The medication is transported throughout the body via the systemic blood circulation via traditional drug delivery modalities such as oral consumption or intravascular injection. Most treatment medications only reach a tiny section of the diseased organ, such as chemotherapy, where nearly 99% of the chemicals injected do not reach the tumour site. The goal of targeted drug delivery is to concentrate the medication in the tissues of interest while decreasing the relative concentration of the medication in the other tissues. A system, for example, can reach the intended site of action in larger quantities by evading the host's defensive mechanisms and limiting non-specific distribution in the liver and spleen.

Targeted delivery is considered to improve efficacy while reducing side effects. When establishing a targeted release system the following system design factors must be considered: the drug qualities, drug side effects, the route selected for drug administration, the targeted site and the disease.
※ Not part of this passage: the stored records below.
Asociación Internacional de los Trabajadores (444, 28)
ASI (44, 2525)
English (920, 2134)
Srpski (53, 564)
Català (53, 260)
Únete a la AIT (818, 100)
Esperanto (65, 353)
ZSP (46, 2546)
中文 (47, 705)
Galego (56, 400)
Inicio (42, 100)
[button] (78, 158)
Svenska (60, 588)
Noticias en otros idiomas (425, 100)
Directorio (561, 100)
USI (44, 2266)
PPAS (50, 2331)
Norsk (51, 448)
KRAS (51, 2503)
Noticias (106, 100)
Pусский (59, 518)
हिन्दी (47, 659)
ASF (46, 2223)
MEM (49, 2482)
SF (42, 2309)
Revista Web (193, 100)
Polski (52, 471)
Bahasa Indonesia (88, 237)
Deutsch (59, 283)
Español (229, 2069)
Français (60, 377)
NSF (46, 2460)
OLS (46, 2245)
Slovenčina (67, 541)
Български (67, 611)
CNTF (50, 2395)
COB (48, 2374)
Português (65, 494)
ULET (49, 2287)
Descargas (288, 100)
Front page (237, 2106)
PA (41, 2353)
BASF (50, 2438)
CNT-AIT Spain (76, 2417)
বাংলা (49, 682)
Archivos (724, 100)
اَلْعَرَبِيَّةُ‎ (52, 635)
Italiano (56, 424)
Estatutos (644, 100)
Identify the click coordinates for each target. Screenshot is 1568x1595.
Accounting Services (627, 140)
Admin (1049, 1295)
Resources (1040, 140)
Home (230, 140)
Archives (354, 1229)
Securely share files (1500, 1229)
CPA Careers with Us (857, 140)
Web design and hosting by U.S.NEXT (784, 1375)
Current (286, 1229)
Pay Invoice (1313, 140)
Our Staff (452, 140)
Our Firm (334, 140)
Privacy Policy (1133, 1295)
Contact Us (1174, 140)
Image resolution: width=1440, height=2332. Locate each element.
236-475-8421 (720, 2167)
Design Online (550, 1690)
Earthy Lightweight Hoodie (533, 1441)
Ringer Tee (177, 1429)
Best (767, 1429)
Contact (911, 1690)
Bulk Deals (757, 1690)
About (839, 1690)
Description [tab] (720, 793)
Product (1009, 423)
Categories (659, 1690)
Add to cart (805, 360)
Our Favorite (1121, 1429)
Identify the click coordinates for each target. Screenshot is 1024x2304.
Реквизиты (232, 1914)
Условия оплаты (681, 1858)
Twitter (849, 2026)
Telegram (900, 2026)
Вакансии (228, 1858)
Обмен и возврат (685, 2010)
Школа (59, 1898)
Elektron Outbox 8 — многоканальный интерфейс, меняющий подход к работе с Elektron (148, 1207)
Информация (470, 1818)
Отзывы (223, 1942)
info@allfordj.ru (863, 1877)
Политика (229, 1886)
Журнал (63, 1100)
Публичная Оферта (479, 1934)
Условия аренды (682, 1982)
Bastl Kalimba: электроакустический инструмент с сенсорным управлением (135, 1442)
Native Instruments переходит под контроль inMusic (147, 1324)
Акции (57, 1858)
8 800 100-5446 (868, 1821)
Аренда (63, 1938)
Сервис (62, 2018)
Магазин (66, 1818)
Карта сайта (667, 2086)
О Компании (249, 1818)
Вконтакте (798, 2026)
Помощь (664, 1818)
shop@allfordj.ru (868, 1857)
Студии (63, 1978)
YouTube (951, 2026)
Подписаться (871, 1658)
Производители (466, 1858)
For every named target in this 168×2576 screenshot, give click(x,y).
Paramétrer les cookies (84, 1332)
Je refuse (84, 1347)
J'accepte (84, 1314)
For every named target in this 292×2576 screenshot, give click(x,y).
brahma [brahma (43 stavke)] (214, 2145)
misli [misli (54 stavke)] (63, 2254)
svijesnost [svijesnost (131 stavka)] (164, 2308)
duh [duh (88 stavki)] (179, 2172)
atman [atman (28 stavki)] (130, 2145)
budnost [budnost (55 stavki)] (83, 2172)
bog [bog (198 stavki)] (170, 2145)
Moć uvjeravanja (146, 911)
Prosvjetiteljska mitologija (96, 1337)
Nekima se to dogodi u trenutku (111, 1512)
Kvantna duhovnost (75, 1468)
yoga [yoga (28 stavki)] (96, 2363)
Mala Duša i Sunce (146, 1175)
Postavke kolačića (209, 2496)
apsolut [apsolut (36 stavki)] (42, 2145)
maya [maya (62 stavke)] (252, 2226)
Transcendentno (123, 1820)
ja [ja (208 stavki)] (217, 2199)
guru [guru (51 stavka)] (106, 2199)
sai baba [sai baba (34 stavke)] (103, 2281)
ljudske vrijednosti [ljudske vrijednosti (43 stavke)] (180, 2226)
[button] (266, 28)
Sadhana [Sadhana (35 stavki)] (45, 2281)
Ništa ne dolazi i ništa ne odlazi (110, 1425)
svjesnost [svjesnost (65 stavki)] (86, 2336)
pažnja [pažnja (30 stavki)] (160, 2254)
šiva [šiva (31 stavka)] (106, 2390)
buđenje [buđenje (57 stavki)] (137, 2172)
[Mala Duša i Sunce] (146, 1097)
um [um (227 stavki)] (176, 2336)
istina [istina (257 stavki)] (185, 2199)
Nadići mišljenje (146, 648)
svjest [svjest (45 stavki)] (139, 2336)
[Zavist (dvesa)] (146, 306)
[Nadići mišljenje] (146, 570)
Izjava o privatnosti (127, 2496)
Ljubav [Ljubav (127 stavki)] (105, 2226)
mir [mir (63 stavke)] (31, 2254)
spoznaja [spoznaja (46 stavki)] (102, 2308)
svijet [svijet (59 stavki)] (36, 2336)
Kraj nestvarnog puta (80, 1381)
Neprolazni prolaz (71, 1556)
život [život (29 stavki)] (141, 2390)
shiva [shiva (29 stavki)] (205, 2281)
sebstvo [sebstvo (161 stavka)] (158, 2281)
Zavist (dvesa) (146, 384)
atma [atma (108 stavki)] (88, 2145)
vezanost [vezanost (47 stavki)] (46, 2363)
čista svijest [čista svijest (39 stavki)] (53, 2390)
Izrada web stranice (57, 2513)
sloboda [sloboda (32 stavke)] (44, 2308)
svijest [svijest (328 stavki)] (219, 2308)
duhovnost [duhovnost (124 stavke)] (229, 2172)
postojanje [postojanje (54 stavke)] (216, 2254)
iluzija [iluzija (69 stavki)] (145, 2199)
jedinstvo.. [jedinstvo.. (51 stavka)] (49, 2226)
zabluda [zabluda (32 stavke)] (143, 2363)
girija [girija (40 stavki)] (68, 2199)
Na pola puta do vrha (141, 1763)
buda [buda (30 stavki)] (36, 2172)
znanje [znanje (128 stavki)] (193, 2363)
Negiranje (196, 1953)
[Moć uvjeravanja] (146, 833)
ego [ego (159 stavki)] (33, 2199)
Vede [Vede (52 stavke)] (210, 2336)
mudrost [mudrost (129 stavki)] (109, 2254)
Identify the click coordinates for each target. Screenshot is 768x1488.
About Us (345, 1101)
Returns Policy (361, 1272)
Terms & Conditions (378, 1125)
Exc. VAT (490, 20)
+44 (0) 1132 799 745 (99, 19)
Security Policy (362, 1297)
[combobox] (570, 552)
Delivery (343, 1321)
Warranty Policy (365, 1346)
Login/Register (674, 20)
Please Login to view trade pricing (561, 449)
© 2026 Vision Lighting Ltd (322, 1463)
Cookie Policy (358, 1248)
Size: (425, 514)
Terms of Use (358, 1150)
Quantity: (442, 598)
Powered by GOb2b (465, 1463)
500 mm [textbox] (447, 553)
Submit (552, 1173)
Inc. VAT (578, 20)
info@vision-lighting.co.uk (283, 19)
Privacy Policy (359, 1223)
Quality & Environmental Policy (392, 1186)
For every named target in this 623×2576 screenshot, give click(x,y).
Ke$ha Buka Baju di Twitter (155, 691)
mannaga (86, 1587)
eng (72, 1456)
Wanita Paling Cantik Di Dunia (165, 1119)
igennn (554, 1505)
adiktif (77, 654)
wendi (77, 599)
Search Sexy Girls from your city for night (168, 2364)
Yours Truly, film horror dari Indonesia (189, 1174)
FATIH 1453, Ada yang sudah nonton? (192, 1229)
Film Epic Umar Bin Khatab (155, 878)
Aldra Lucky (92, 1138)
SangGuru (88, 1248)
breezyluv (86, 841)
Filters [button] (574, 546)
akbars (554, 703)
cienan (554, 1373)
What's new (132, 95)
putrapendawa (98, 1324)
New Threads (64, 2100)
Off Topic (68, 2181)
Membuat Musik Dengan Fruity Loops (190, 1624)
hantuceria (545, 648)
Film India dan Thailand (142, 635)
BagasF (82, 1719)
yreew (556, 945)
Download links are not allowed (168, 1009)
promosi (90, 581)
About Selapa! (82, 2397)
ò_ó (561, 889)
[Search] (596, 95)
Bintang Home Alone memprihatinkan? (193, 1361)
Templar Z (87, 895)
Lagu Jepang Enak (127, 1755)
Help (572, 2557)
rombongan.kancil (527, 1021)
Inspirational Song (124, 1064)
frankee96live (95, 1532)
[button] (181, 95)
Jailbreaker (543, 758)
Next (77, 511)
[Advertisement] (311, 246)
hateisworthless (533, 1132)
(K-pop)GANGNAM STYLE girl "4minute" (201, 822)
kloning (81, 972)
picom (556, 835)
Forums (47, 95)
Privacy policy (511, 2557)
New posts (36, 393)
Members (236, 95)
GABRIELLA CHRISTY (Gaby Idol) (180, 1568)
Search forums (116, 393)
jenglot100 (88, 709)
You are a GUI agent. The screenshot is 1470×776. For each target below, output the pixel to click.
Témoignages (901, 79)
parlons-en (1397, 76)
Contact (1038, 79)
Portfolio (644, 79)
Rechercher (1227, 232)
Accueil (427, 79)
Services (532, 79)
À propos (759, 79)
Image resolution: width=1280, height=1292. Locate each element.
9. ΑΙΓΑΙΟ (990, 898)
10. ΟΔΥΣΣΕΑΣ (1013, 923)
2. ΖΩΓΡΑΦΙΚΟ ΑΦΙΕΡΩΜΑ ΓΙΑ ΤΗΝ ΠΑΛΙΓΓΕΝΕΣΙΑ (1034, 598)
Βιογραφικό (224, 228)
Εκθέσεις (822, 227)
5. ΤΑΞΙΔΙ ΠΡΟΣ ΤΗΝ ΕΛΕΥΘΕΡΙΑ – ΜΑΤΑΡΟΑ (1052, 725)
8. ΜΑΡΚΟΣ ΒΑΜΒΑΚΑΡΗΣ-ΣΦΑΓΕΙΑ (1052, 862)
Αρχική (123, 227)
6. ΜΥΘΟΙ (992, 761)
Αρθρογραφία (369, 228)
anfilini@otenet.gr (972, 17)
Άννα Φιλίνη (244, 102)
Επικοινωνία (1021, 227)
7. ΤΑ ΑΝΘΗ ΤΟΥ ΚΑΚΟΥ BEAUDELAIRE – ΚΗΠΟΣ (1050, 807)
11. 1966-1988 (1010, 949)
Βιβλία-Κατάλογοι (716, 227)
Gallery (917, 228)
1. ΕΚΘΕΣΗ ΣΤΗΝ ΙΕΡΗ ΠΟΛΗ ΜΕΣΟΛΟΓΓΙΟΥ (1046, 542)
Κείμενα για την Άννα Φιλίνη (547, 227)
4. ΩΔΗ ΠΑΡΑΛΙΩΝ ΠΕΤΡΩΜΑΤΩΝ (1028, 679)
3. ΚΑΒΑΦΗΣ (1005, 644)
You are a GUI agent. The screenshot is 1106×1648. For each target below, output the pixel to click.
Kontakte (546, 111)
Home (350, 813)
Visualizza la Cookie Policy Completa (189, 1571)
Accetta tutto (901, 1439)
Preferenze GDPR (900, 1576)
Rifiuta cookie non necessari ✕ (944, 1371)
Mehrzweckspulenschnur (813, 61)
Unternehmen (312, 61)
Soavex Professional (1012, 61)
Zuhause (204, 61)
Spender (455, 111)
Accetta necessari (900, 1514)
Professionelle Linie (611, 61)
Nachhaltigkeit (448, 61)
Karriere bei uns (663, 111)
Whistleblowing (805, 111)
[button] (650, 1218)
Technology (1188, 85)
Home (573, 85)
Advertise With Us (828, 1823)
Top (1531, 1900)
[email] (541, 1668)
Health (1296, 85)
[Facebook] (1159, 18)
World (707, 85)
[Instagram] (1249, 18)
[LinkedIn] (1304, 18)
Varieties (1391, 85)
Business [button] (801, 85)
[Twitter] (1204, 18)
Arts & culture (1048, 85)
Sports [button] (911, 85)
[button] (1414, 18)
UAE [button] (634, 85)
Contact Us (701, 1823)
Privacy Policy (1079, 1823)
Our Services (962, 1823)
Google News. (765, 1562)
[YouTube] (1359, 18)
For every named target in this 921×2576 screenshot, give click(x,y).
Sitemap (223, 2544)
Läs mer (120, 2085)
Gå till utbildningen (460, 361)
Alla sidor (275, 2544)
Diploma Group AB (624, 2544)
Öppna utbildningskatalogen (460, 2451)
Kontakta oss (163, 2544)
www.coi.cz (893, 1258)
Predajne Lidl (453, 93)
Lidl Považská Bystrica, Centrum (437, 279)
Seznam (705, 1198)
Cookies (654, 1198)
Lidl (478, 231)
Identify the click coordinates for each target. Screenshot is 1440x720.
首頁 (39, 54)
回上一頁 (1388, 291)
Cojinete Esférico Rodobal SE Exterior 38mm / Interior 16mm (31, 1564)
Increasing development of novel treatments need a regulated microenvironment, which can only be achieved through the use of therapeutic agents whose negative effects can be prevented by targeted drug delivery. Advances in targeted medication delivery to heart tissue will be critical in the regeneration of cardiac tissue.

Active targeted drug delivery is used in certain antibody treatments and passive targeted drug delivery such as the improved permeability and retention effect are the two types of targeted drug delivery (EPR-effect).

Many disorders including cardiovascular disease and diabetes can benefit from targeted drug administration. The most important application of targeted medication delivery, however, the treatment of malignant tumours and the passive technique of tumour targeting capitalize on the Enhanced Permeability and Retention effect (EPR).